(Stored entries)
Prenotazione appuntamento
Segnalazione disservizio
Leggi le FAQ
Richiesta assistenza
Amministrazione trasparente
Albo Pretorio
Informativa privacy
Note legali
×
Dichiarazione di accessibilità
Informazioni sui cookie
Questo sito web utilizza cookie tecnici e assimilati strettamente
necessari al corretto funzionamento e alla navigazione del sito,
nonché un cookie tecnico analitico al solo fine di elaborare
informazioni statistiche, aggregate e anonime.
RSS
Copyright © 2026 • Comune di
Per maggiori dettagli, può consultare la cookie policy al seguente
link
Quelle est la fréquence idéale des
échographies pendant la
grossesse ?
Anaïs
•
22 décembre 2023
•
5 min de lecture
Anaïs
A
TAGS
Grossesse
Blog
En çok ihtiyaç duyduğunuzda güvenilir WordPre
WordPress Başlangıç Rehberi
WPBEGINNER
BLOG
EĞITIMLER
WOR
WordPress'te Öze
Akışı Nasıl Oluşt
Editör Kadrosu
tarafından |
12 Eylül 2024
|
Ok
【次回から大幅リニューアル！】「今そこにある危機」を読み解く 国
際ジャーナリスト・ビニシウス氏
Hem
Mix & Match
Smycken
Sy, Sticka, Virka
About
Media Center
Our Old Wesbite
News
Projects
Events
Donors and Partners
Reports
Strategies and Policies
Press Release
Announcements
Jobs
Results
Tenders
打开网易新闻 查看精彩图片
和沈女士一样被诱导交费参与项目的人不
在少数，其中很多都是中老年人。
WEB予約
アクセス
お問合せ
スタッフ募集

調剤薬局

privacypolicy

| Requirement |
When a line in the records above holds "cookie", that line is to be reported.

| Task result |
Informazioni sui cookie
Questo sito web utilizza cookie tecnici e assimilati strettamente
nonché un cookie tecnico analitico al solo fine di elaborare
Per maggiori dettagli, può consultare la cookie policy al seguente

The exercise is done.